The hierarchy inside a company reflects its values and priorities. It can be a sensitive topic for CIOs. Who your boss is -- CEO, CFO, COO, someone else -- can color the way other executives view you and your staff.
Conventional wisdom says that the CIO must report to the CEO or risk losing stature, authority and access to the power center of the company. Reporting to the CFO is bad, the theory goes, because IT is then viewed as a nonstrategic operations group where the governing principle is saving money.
That's not always true, argues Dawn Costello, senior vice president of global IT strategy and portfolio management at Wyndham Vacation Ownership. When a CIO reports to finance, the CFO is forced to understand IT because assessment of his own performance will be based in part on IT's success, Costello says. "The CFO becomes a supporter."

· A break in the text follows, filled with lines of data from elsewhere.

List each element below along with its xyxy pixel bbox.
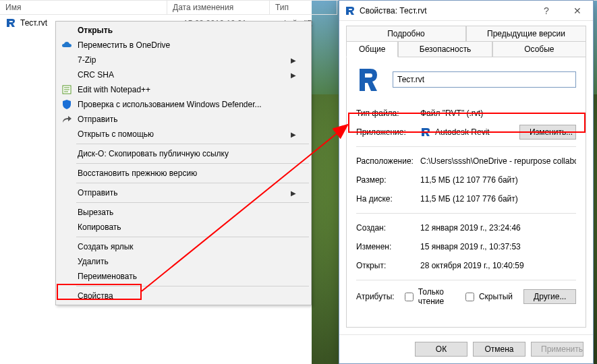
onedrive-icon	[61, 40, 72, 51]
label-location: Расположение:	[356, 156, 420, 166]
menu-open[interactable]: Открыть	[57, 23, 310, 38]
tab-previous[interactable]: Предыдущие версии	[466, 26, 586, 41]
tabs-row-1: Подробно Предыдущие версии	[339, 21, 593, 40]
tab-special[interactable]: Особые	[492, 41, 586, 57]
menu-open-with[interactable]: Открыть с помощью▶	[57, 127, 310, 142]
tabs-row-2: Общие Безопасность Особые	[339, 40, 593, 57]
menu-cut[interactable]: Вырезать	[57, 205, 310, 220]
context-menu: Открыть Переместить в OneDrive 7-Zip▶ CR…	[55, 21, 312, 305]
tab-details[interactable]: Подробно	[346, 26, 466, 41]
menu-restore[interactable]: Восстановить прежнюю версию	[57, 166, 310, 181]
other-attributes-button[interactable]: Другие...	[523, 289, 576, 304]
value-app: Autodesk Revit	[435, 127, 490, 137]
menu-separator	[76, 163, 309, 164]
hidden-checkbox-input[interactable]	[465, 293, 474, 301]
value-filetype: Файл "RVT" (.rvt)	[420, 109, 576, 118]
label-size: Размер:	[356, 175, 420, 185]
submenu-arrow-icon: ▶	[291, 131, 296, 138]
submenu-arrow-icon: ▶	[291, 71, 296, 79]
menu-separator	[76, 237, 309, 237]
menu-defender[interactable]: Проверка с использованием Windows Defend…	[57, 97, 310, 112]
label-filetype: Тип файла:	[356, 109, 420, 118]
notepad-icon	[61, 84, 72, 95]
menu-7zip[interactable]: 7-Zip▶	[57, 53, 310, 67]
tab-security[interactable]: Безопасность	[398, 41, 492, 57]
column-header-date[interactable]: Дата изменения	[167, 1, 270, 15]
share-icon	[61, 114, 72, 125]
file-name: Тест.rvt	[20, 18, 47, 28]
column-header-type[interactable]: Тип	[270, 1, 337, 15]
submenu-arrow-icon: ▶	[291, 189, 296, 197]
dialog-button-bar: ОК Отмена Применить	[339, 334, 593, 363]
filename-input[interactable]	[393, 71, 576, 88]
divider	[356, 146, 576, 147]
divider	[356, 280, 576, 280]
apply-button[interactable]: Применить	[531, 342, 584, 357]
menu-properties[interactable]: Свойства	[57, 289, 310, 303]
revit-big-icon	[356, 65, 380, 94]
value-modified: 15 января 2019 г., 10:37:53	[420, 242, 576, 251]
shield-icon	[61, 99, 72, 110]
menu-crc-sha[interactable]: CRC SHA▶	[57, 67, 310, 82]
value-location: C:\Users\sssh\OneDrive - repurpose colla…	[420, 156, 576, 166]
help-button[interactable]: ?	[531, 1, 562, 21]
dialog-title: Свойства: Тест.rvt	[360, 6, 427, 16]
tab-general[interactable]: Общие	[346, 41, 398, 57]
close-button[interactable]: ✕	[562, 1, 593, 21]
label-opened: Открыт:	[356, 261, 420, 270]
submenu-arrow-icon: ▶	[291, 57, 296, 64]
revit-app-icon	[345, 5, 356, 16]
revit-app-icon	[420, 127, 431, 138]
ok-button[interactable]: ОК	[415, 342, 467, 357]
tab-body: Тип файла:Файл "RVT" (.rvt) Приложение: …	[346, 57, 586, 328]
properties-dialog: Свойства: Тест.rvt ? ✕ Подробно Предыдущ…	[339, 0, 594, 364]
change-app-button[interactable]: Изменить...	[519, 125, 576, 140]
menu-move-onedrive[interactable]: Переместить в OneDrive	[57, 38, 310, 53]
menu-separator	[76, 144, 309, 144]
menu-separator	[76, 202, 309, 203]
value-size: 11,5 МБ (12 107 776 байт)	[420, 175, 576, 185]
readonly-checkbox[interactable]: Только чтение	[402, 287, 452, 306]
menu-edit-notepad[interactable]: Edit with Notepad++	[57, 82, 310, 97]
value-created: 12 января 2019 г., 23:24:46	[420, 223, 576, 233]
menu-send[interactable]: Отправить	[57, 112, 310, 127]
hidden-checkbox[interactable]: Скрытый	[463, 291, 513, 303]
menu-shortcut[interactable]: Создать ярлык	[57, 239, 310, 254]
label-modified: Изменен:	[356, 242, 420, 251]
menu-separator	[76, 183, 309, 183]
cancel-button[interactable]: Отмена	[473, 342, 525, 357]
divider	[356, 213, 576, 214]
file-row[interactable]: Тест.rvt	[5, 18, 47, 28]
readonly-checkbox-input[interactable]	[405, 293, 414, 301]
column-header-name[interactable]: Имя	[0, 1, 167, 15]
revit-file-icon	[5, 18, 16, 28]
menu-delete[interactable]: Удалить	[57, 254, 310, 269]
value-opened: 28 октября 2019 г., 10:40:59	[420, 261, 576, 270]
label-created: Создан:	[356, 223, 420, 233]
value-ondisk: 11,5 МБ (12 107 776 байт)	[420, 194, 576, 204]
dialog-title-bar[interactable]: Свойства: Тест.rvt ? ✕	[339, 1, 593, 21]
label-attributes: Атрибуты:	[356, 292, 402, 301]
menu-rename[interactable]: Переименовать	[57, 269, 310, 284]
menu-copy[interactable]: Копировать	[57, 220, 310, 235]
menu-separator	[76, 286, 309, 286]
menu-send2[interactable]: Отправить▶	[57, 185, 310, 200]
menu-disk-o[interactable]: Диск-О: Скопировать публичную ссылку	[57, 146, 310, 161]
label-app: Приложение:	[356, 127, 420, 137]
label-ondisk: На диске:	[356, 194, 420, 204]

Tom Nealon has reported to various senior executives in his 29-year career, during which he led IT for J.C. Penney, Southwest Airlines and Frito-Lay, and been a partner at The Feld Group consultancy. He says titles don't matter, relationships do. No reporting structure automatically diminishes IT, says Nealon, who joins the CIO Hall of Fame this year. "What's more important is whether or not the CIO is able to fully engage with the senior team."
Dave Weick, CIO of McDonald's and another Hall of Fame honoree, reports to the CFO. Fellow CIO Hall of Fame inductee Tim Theriault of Walgreens reports to the CEO and says that "it's a mistake" for CIOs not to. Where the CIO sits "sends a message about the importance of technology to the company," he says.
We'll probably never see an end to the debate simply because reporting structure will never be uniform across companies. Corporate culture, history, personalities, tenure and many other factors determine who reports where. Each CIO will make his own path.